A conscripted National Guard member Artem Ryabchuk, 20, was arrested in the city of Dnipro on Jan. 27 after allegedly killing five people on a shooting spree earlier that day.
According to the reports, Ryabchuk used the AK-47 gun, that was just given to him, to deadly shoot four National Guard service people and a civilian woman.
The conscript also wounded five people, who were taken to the hospital to receive emergency care.

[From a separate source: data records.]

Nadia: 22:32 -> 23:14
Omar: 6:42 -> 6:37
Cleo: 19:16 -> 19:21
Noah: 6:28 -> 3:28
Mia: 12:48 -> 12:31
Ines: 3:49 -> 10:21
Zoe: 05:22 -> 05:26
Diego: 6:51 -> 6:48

The shooting took place at the territory of Pivdenmash, a state-owned factory producing spacecraft and launch vehicles. The alleged shooter and his victims were standing guard at the facility. The murdered civilian woman was operating the factory's gate. She was killed when refusing to let the shooter out.

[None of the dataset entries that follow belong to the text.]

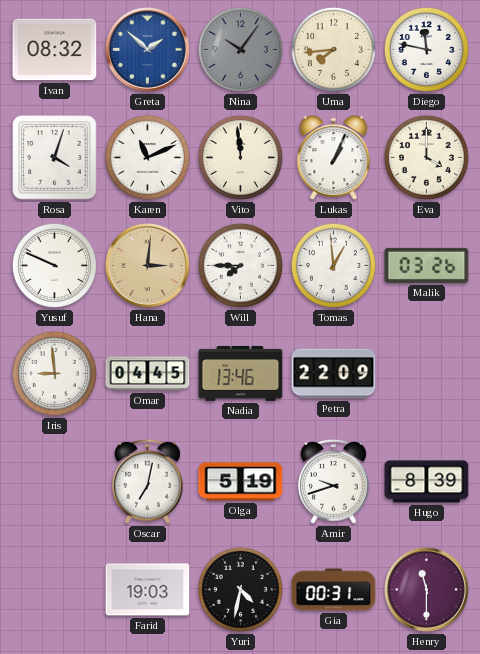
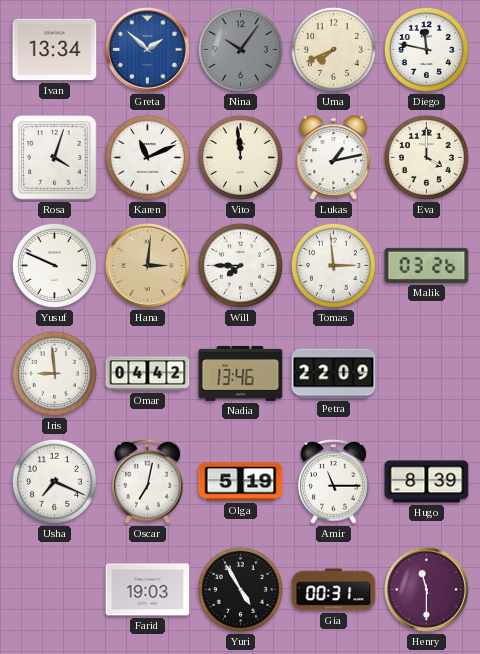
Ivan: 08:32 -> 13:34
Uma: 7:44 -> 7:41
Lukas: 1:04 -> 1:13
Tomas: 12:59 -> 2:59
Omar: 04:45 -> 04:42
Usha: none -> 7:19
Amir: 9:42 -> 11:15
Yuri: 4:32 -> 4:55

Authorities opened a criminal investigation against the conscript for premeditated murder, punishable by a maximum sentence of life imprisonment.
Mass shootings remain very rare in Ukraine. The tragedy in Dnipro is the first shooting of that scale to take place among law enforcement or military personnel.
The State Investigation Bureau also opened a proceeding against the National Guard’s top officials for negligence, leading to up to seven years of imprisonment if found guilty. Mykola Balan, the National Guard's commander, resigned from his post after suspending the officer in charge of Ryabchuk's regiment.
The speaker of the National Guard, Ruslan Muzychuk, told Segodnya media outlet that Ryabchuk, as a member of the factory guard, must have had regular check-ups with psychologists, and they had never reported any issues with him.
Two months before he went on the shooting spree, the conscript was reportedly bullied by his fellow servicemen, according to Yulia Yatsyk, a lawmaker and member of the parliament's law enforcement committee. The bullying allegedly came after he informed his supervisors about a fight between other conscripts.
President Volodymyr Zelensky expressed his condolences and called for an investigation. “I expect the police to fully inform the public about all the circumstances of the crime,” Zelensky wrote.
Denys Monastyrsky, the interior minister, wrote on Facebook that a commission would be set up to clarify the circumstances that led to such actions from the conscript.
“The circumstances of Artem Ryabchuk's passing of the military medical commission will also be studied, (and) his mental state when he received a permit to carry weapons,” Monastyrsky wrote.
Ryabchuk was reportedly born in 2001 in Izmail, a city near Odesa, in southern Ukraine. He graduated from the Izmail Agricultural and Technical College and worked as a storekeeper before joining the ranks of the National Guard as a conscript.